Glavin received estimates that 1500 to 2000 people were crowded into the auditorium, which has a capacity of 291.
At 7 p.m., the expected starting time of the lecture, CPs were still escorting attendees out of the building. Both Wong Auditorium and the overflow room, the TingLobby, were packed to capacity.
Approximately 100 people were outside of Building E51, peeking in through the windows to watch Ghery on the television monitor in the lobby. At one point, a subset of the crowd began chanting "Ghery," and several members of the crowd verbally resisted police officers when told to step away from the door. When told it was a fire hazard, one man replied, "Where's the fire?"

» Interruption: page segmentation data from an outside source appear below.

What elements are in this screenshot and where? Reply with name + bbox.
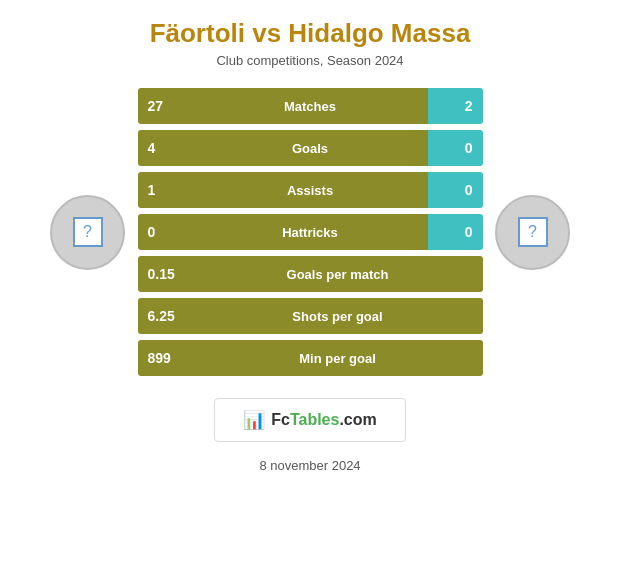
- right-question-icon: ?: [518, 217, 548, 247]
- stat-label: Assists: [193, 172, 428, 208]
- footer-date: 8 november 2024: [259, 458, 360, 473]
- stat-label: Hattricks: [193, 214, 428, 250]
- stat-label: Goals per match: [193, 256, 483, 292]
- stat-row: 0Hattricks0: [138, 214, 483, 250]
- stats-container: 27Matches24Goals01Assists00Hattricks00.1…: [138, 88, 483, 376]
- stat-row: 899Min per goal: [138, 340, 483, 376]
- logo-text: FcTables.com: [271, 411, 377, 429]
- left-avatar-circle: ?: [50, 195, 125, 270]
- page-subtitle: Club competitions, Season 2024: [216, 53, 403, 68]
- stat-right-value: 0: [428, 172, 483, 208]
- stat-label: Shots per goal: [193, 298, 483, 334]
- left-question-icon: ?: [73, 217, 103, 247]
- stat-row: 4Goals0: [138, 130, 483, 166]
- stat-row: 0.15Goals per match: [138, 256, 483, 292]
- page-title: Fäortoli vs Hidalgo Massa: [150, 18, 471, 49]
- right-avatar: ?: [483, 122, 583, 342]
- stat-left-value: 27: [138, 88, 193, 124]
- stat-left-value: 4: [138, 130, 193, 166]
- stat-right-value: 0: [428, 130, 483, 166]
- logo-icon: 📊: [243, 409, 265, 431]
- stat-left-value: 0: [138, 214, 193, 250]
- stat-row: 1Assists0: [138, 172, 483, 208]
- main-row: ? 27Matches24Goals01Assists00Hattricks00…: [0, 88, 620, 376]
- stat-label: Matches: [193, 88, 428, 124]
- logo-box: 📊 FcTables.com: [214, 398, 406, 442]
- stat-left-value: 899: [138, 340, 193, 376]
- right-avatar-circle: ?: [495, 195, 570, 270]
- stat-right-value: 0: [428, 214, 483, 250]
- stat-label: Goals: [193, 130, 428, 166]
- stat-left-value: 0.15: [138, 256, 193, 292]
- page-wrapper: Fäortoli vs Hidalgo Massa Club competiti…: [0, 0, 620, 580]
- stat-right-value: 2: [428, 88, 483, 124]
- left-avatar: ?: [38, 122, 138, 342]
- stat-row: 27Matches2: [138, 88, 483, 124]
- stat-left-value: 1: [138, 172, 193, 208]
- stat-label: Min per goal: [193, 340, 483, 376]
- stat-left-value: 6.25: [138, 298, 193, 334]
- stat-row: 6.25Shots per goal: [138, 298, 483, 334]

People who had been waiting in the auditorium from as early as 5 p.m. had to sit in the aisles, and were among those later told to leave.

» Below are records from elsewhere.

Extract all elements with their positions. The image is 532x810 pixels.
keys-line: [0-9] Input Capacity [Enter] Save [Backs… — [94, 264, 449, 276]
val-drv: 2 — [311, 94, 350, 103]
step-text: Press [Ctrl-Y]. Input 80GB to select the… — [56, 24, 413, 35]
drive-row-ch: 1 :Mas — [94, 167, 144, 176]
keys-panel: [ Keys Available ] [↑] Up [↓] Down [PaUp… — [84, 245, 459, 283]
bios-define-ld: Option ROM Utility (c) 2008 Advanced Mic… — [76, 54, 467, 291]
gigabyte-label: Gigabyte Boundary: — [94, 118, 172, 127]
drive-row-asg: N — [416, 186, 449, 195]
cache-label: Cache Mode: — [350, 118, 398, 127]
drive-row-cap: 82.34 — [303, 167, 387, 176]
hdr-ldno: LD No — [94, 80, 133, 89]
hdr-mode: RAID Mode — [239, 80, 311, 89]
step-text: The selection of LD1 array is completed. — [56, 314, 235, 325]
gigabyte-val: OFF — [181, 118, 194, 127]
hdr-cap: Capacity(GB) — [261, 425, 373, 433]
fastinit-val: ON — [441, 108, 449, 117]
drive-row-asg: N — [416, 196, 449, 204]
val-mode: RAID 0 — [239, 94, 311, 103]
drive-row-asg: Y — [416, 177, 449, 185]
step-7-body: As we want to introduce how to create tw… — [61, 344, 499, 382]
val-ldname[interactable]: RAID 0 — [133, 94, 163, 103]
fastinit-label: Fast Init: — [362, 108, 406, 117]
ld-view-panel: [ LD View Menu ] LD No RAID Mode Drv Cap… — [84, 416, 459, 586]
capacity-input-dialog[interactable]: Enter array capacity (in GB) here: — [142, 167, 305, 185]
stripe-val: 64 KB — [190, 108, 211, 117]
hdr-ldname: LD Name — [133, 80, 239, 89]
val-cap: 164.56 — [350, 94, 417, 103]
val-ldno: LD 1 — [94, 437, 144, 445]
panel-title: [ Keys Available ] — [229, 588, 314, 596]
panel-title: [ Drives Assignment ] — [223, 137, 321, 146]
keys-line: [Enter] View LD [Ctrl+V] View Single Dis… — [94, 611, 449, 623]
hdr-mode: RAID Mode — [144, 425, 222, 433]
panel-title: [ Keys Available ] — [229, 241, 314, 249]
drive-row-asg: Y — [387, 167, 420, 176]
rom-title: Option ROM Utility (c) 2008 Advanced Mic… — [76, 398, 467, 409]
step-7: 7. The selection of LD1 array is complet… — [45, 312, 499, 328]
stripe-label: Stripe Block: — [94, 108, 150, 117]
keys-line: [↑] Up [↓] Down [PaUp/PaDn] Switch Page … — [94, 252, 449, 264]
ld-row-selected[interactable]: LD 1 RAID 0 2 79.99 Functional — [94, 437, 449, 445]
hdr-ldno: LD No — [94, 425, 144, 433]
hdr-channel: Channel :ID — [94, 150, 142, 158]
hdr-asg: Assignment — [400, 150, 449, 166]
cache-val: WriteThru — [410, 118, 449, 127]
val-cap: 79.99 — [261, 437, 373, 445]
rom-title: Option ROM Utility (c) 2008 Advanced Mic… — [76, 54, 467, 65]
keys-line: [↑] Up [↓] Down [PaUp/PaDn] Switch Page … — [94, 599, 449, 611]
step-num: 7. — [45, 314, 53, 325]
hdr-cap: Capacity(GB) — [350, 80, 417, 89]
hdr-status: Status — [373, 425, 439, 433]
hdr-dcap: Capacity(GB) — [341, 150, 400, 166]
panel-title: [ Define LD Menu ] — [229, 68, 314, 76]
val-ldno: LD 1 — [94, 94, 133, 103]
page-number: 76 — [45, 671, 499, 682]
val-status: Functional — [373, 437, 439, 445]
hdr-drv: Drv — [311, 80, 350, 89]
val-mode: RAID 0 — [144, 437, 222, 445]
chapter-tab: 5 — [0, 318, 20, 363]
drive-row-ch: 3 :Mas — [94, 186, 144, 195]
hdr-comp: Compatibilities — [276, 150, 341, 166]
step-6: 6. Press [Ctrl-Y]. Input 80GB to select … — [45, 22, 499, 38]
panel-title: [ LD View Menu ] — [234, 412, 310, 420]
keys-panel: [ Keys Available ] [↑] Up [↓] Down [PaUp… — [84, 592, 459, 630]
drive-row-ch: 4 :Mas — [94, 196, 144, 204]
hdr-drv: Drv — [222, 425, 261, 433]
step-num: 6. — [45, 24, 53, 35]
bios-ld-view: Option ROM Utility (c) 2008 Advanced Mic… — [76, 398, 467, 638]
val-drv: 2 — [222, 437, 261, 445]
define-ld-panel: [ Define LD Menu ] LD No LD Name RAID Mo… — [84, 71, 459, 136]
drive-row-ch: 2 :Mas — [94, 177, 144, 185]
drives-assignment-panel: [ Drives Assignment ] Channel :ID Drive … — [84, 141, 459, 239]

Ghery's talk was the latest in the Department of Architecture's lecture series. The department had reserved Room 10-250 on Tuesdays this fall to accommodate the series. Ghery's lecture was originally scheduled for today, but the architect cancelled and offered to speak on Friday instead. According to Anderson, Wong Auditorium was the largest venue available for Friday.
"I have received numerous messages, understandably agitated, about the events surrounding the Gehry lecture of last Friday evening," said Department of Architecture Head Stanford Anderson in an e-mail sent in response to student complaints.
Many angry about event handling
Many attendees wondered why the Department of Architecture chose such a small venue.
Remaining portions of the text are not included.